Nadie más que yo posee tal resolución. ¡La religión no puede enorgullecerse
de otro Ambrosio! ¡Qué poderoso efecto ha producido mi discurso entre los
oyentes! ¡Cómo se han apiñado a mi alrededor! ¡Cómo me han colmado de
bendiciones y me han proclamado el único pilar incorrupto de la iglesia! ¿Qué
me queda ahora por hacer? Nada, sino vigilar solícitamente la conducta de mis
hermanos como he vigilado la mía hasta ahora. ¡Pero alto!, ¿no me sentiré
tentado a apartarme del sendero que hasta ahora he seguido sin un momento
de vacilación? ¿No soy hombre, y por tanto de naturaleza frágil y propensa al
error? Ahora debo abandonar la soledad de mi retiro; las damas más puras y
nobles de Madrid se presentan continuamente en la abadía, y no quieren
ningún otro confesor. Debo acostumbrar mis ojos a los objetos tentadores, y
exponerme a la seducción de la concupiscencia y el deseo. ¿Y si encontrase,
en ese mundo en el que me veo obligado a adentrarme, una mujer adorable,
adorable... como vos, Virgen María...?»
Diciendo esto, clavó los ojos en un retrato de la Virgen que tenía colgado
frente a él: desde hacía dos años, éste era el objeto de su cada vez más
creciente adoración. Guardó silencio, y lo contempló extasiado.
«¡Qué belleza la de ese semblante! —prosiguió tras unos minutos—. ¡Qué
graciosa es la forma de esa cabeza! ¡Qué dulzura y majestad hay en sus
divinos ojos! ¡Qué blandamente apoya la mejilla en su mano! ¿Puede la rosa
competir con el rubor de esa mejilla? ¿Puede rivalizar el lirio con la blancura
de esa mano? ¡Oh! ¡Si existiera una criatura semejante, existiría sólo para mí!

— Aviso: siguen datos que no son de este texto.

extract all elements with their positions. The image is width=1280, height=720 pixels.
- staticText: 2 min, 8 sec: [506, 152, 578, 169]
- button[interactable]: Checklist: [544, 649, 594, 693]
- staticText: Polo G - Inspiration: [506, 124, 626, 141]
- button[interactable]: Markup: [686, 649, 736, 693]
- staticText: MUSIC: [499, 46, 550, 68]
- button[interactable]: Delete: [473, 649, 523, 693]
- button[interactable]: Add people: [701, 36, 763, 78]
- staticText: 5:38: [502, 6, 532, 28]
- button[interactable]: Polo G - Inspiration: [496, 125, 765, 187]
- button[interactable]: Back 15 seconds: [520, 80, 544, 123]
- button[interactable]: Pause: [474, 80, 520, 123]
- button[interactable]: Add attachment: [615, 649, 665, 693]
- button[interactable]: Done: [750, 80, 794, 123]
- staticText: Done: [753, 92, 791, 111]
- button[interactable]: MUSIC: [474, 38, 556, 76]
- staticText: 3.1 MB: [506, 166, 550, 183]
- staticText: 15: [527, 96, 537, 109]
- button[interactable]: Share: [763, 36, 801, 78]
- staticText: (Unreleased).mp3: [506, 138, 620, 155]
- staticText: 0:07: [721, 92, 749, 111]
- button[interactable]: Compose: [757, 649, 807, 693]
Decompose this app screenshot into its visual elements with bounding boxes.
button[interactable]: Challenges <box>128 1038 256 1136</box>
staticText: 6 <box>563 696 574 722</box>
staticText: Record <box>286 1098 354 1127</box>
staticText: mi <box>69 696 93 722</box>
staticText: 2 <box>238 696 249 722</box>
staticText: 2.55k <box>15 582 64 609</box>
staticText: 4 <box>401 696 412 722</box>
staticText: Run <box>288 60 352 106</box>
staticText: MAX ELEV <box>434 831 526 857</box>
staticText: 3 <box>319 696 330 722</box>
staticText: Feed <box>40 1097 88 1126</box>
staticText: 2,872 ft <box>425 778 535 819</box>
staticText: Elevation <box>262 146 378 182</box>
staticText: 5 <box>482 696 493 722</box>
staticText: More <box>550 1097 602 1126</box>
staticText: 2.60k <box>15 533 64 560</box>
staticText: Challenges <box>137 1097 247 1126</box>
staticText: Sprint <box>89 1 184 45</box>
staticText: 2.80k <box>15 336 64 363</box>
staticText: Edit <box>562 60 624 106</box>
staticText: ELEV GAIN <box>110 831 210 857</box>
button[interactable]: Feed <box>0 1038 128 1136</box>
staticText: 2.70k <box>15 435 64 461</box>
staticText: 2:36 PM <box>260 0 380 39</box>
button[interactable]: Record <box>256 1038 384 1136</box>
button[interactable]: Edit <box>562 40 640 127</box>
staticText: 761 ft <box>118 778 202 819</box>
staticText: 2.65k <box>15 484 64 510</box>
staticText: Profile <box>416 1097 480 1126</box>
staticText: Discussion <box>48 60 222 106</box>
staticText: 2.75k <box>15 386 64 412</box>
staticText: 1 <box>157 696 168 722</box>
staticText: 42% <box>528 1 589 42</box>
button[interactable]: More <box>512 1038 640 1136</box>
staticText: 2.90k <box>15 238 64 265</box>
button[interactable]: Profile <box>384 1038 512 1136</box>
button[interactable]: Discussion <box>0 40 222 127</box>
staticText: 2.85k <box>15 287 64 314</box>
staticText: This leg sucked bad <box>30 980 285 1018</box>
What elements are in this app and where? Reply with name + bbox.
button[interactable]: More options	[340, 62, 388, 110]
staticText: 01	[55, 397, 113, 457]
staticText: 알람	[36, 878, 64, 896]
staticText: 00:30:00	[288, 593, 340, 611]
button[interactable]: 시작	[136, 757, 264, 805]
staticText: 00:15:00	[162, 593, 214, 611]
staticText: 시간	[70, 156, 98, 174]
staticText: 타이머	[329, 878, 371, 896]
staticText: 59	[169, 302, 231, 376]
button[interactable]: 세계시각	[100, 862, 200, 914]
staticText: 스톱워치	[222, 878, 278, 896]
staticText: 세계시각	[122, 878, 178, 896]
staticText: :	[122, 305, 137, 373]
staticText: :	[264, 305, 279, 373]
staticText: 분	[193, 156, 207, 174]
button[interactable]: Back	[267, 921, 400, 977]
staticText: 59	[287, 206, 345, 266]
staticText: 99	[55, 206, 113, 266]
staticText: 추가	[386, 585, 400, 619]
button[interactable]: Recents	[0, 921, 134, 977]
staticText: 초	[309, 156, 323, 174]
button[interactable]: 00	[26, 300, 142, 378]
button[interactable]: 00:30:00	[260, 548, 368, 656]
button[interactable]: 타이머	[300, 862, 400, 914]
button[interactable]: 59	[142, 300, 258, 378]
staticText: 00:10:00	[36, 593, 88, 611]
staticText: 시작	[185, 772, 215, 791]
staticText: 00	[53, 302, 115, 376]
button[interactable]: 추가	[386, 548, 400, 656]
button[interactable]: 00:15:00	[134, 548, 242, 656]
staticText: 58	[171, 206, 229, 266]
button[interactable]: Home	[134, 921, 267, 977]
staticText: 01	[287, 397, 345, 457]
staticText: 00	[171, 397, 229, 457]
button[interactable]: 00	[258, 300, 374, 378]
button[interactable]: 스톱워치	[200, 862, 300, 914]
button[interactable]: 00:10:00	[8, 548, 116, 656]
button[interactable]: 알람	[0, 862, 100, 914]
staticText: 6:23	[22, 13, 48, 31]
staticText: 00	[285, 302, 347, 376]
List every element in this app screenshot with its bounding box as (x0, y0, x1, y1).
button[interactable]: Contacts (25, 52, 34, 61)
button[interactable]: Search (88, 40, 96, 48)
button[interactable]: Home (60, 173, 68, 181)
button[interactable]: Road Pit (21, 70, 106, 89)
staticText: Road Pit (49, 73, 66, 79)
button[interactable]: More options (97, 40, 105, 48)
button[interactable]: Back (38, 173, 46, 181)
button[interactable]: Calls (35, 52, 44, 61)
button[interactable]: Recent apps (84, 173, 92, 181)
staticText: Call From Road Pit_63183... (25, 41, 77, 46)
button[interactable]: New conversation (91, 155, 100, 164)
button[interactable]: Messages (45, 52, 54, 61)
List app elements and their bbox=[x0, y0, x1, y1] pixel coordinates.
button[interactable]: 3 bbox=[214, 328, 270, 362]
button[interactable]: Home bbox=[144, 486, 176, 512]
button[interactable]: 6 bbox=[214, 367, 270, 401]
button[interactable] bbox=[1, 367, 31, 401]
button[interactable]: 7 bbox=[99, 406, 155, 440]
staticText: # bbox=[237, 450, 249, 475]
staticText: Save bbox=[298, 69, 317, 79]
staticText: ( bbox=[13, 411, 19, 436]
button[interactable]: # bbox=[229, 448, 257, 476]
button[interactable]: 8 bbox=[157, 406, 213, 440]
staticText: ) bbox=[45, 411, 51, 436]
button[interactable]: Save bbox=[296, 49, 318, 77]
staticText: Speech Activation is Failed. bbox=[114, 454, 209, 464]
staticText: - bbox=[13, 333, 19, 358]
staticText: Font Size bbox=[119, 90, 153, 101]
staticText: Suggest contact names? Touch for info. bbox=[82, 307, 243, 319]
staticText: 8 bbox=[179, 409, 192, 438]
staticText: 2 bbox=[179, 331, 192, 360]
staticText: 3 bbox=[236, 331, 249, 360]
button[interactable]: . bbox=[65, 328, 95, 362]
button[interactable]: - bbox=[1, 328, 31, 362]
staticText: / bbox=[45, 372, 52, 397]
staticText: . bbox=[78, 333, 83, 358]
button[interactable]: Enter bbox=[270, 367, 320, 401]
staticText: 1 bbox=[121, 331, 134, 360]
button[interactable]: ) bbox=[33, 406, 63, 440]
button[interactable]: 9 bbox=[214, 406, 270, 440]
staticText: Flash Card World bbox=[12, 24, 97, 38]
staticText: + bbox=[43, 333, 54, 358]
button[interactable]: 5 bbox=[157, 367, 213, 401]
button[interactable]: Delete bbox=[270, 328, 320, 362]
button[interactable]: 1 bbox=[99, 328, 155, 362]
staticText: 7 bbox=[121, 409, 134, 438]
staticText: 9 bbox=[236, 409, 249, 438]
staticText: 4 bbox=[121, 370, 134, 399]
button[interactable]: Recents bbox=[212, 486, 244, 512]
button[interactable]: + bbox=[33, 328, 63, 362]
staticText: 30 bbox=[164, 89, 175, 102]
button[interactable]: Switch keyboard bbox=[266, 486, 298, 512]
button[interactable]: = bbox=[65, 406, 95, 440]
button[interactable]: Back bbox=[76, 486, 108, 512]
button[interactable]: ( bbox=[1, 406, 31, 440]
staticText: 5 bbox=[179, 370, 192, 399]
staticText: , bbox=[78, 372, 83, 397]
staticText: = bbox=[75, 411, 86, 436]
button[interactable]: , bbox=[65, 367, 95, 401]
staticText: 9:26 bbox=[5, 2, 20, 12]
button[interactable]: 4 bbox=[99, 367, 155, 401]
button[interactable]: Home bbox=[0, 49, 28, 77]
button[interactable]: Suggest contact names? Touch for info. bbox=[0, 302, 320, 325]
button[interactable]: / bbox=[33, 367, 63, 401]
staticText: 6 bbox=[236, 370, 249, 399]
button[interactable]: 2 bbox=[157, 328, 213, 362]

¡Ojalá me fuera dado enroscar entre mis dedos esos dorados rizos, y rozar con
mis labios los tesoros de ese níveo pecho! ¡Dios misericordioso!, ¿resistiría
entonces la tentación? ¿No cambiaría por un simple abrazo la recompensa de
treinta años de sufrimiento? ¿No abandonaría...? ¡Qué insensato soy! ¿Adónde
me arrastra la admiración que me causa este retrato? ¡Atrás, pensamientos
impuros! Debo recordar que la mujer ya no existe para mí. Jamás ha nacido un
ser mortal tan perfecto como el de ese cuadro. Si existiese, la prueba sería
demasiado dura para una virtud ordinaria; pero la de Ambrosio es
inquebrantable frente a toda tentación. ¿Tentación he dicho? Para mí ni
existiría. La que me extasía, cuando la idealizo y la considero como un ser superior, me repugnaría verla convertida en mujer manchada con todas las
flaquezas de la mortalidad. No es la belleza de la mujer lo que suscita en mí
este entusiasmo; ¡es la habilidad del pintor lo que admiro, es la divinidad lo
que yo adoro! Pues, ¿no han muerto las pasiones en mi pecho? ¿No me he
liberado de la humana fragilidad? ¡No temas, Ambrosio! Ten confianza en la
fuerza de tu virtud. Entra con decisión en el mundo, puesto que estás por
encima de sus debilidades. Piensa que ahora te hallas exento de los defectos de
la humanidad; y desafía todas las artes de los Espíritus de las Tinieblas. ¡Van a
saber quién eres!»
Aquí, sus desvaríos se vieron interrumpidos por tres suaves golpecitos en
la puerta de su celda. El abad despertó dificultosamente de su delirio. Se
repitió la llamada.
—¿Quién es? —preguntó Ambrosio por fin.
—Soy Rosario —respondió una voz suave.
—¡Entra! ¡Entra, hijo mío!
Se abrió la puerta inmediatamente, y apareció Rosario con una pequeña
cesta en la mano.
Rosario era un joven novicio del monasterio, que quería hacer los votos
dentro de tres meses. Una especie de misterio envolvía su juventud que le
hacía a la vez objeto de interés y curiosidad. Su odio a la sociedad, su
profunda melancolía, su rígida observancia de las reglas de su orden, y su
retiro voluntario del mundo a una edad tan excepcional, llamaban la atención
de la comunidad entera. Parecía temeroso de ser reconocido, y nadie le había
visto jamás el rostro. Llevaba la cabeza continuamente cubierta con la cogulla.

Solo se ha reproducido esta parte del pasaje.